Sarawak Report has already pointed out along with others that all the top ranking officials stationed to managed AmBank in KL were on secondment from ANZ’s Sydney headquarters, a matter advertised as a badge of strong managment by the then Head of ANZ, Mike Smith, who had presided over the expansion of ANZ into Southeast Asia.
Mike Smith, like Goldman Sach’s Lloyd Blankfein, surprised many by taking an early departure from his Chief Executive’s post, just as the 1MDB issue started to hot up around his bank. A number of other key Australian executives have also moved on to greater things, including the former AmBank Chief Financial Officer, who has taken up a leading job in another financial group. The AmBank CEO of the time Ashok Ramamurthy relocated back to Sydney early.
However, despite persistent and compelling information that all such senior officials in KL along with ANZ’s own top brass had to have known about the massive transactions and also the huge sums that later poured into Najib’s own personal account at AmBank, there has been no announcement of an official enquiry by ASIC or investigations into malpractice.
Mike Smith’s successor as CEO Shayne Elliott told Australian MPs when questioned that ANZ’s seconded staff in KL had no duty to report back to ANZ or apparent duty to maintain standards of due diligence, despite ANZ’s largest single 20% shareholding in the bank:
“Once those employees are seconded there, they essentially sever their ties with ANZ almost 100 per cent,”

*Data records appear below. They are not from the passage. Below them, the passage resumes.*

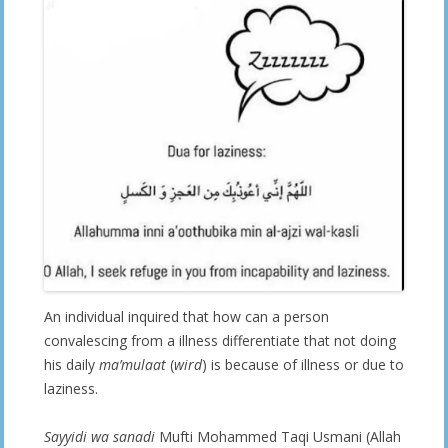
An individual inquired that how can a person
convalescing from a illness differentiate that not doing
his daily
ma’mulaat
(
wird
) is because of illness or due to
laziness.
Sayyidi
wa
sanadi
Mufti Mohammed Taqi Usmani (Allah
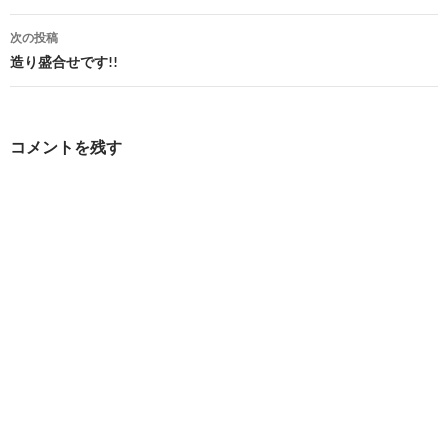
ナ
次の投稿
ビ
造り盛合せです!!
ゲ
ー
コメントを残す
シ
ョ
ン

That claim by the bank’s head honcho was made in October 2016, since when the full nature of the scandal has become increasingly and unavoidably clear. Other banks have been investigated, punished, fined by different regulators and Goldman has apologised and admitted money was misappropriated from the bonds it raised.
Sarawak Report has also showed that ANZ’s own PR has contradicted the claim about the severing of ties:
Not so 'severed' after all!
“Mr Ramamurthy will also report to ANZ” – not so ‘severed’ after 
all!
The Australian prime minister at the time of the 1MDB misappropriations, Tony Abbott, tweeted his disappointment that Najib Razak (whom he described as a ‘good friend to Australia’) was defeated on May 9th.
However, Abbott’s successors ought to wake up to the fact that matters have moved on and slowly and inexorably investigators from the new government of Malaysia are turning up the details of exactly what happened at AmBank during the course of the 1MDB scandal.
That looks likely to include ANZ’s role in the affair and in any cover-up conducted by the Australian bank, including failures – deliberate or otherwise – on the part of the Australian regulators.